REPUBLIKA.CO.ID, JAKARTA -- Tiga hari menjelang Lebaran 2016, ratusan rumah semipermanen di Jalan Simprug, Kebayoran Lama, Jakarta Barat, ludes terbakar api. Ratusan orang harus mengungsi.
Mereka kehilangan rumah saat hendak merayakan Idul Fitri 1437 Hijriyah. Dalam situasi sulit itu, belasan komunitas kemanusiaan berkumpul. Mereka bahu-membahu untuk membangun kembali tempat tinggal warga.

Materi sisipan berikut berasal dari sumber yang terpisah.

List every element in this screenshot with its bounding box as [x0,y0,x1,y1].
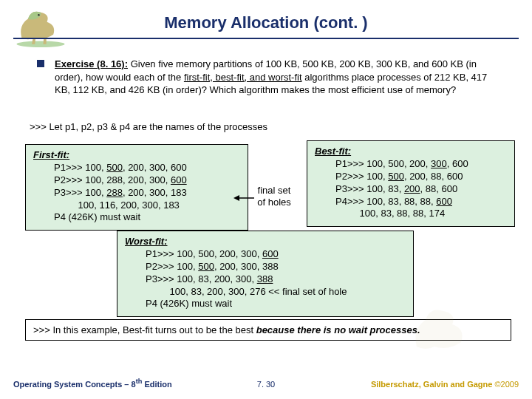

Berbekal jaringan yang mereka punya, para relawan ini pun sigap menggalang dana. Mereka mencoba mengetuk pintu hati sesama Muslim yang hendak merayakan Idul Fitri untuk berbagi dengan warga yang baru kehilangan rumah. Ahmad Zaki, relawan dari Dongeng Ceria, berkisah mereka memilih untuk tidak mengajukan proposal ke lembaga kemanusiaan atau pemerintah agar bantuannya bisa maksimal.
Mereka berkampanye lewat dunia maya. Facebook, Twitter, Instagram, hingga Whatsapp untuk mengumpulkan donasi. Dari dana yang didapat, limapuluh rumah permanen pun dibangun untuk para pengungsi.
Lepas dari peristiwa Simprug, gerakan ini pun bersinergi menjadi satu komunitas baru berlabel Gerak Bareng. Zaki yang menjadi salah satu pendiri menjelaskan, komunitas ini bertujuan untuk tidak hanya membantu permasalahan yang diderita mustahik.
Mereka ingin melakukan pendampingan dengan tuntas. "Pola kita crowdfunding. Donasinya memang enggak pakai proposal tapi lewat Facebook, SMS dan Whatsapp,"kata Zaki saat berbincang dengan Republika akhir pekan lalu.
Dilansir dari Wikipedia, crowdfunding merupakan fenomena baru penggalangan dana dengan penggunaan media sosial. Crowdfunding dalam kehidupan modern pertama kali dilakukan pada 1997. Saat itu, grup musik rock asal Inggris, Marillion, mendapat dana dari fan mereka ketika hendak tur ke seantero Amerika Serikat.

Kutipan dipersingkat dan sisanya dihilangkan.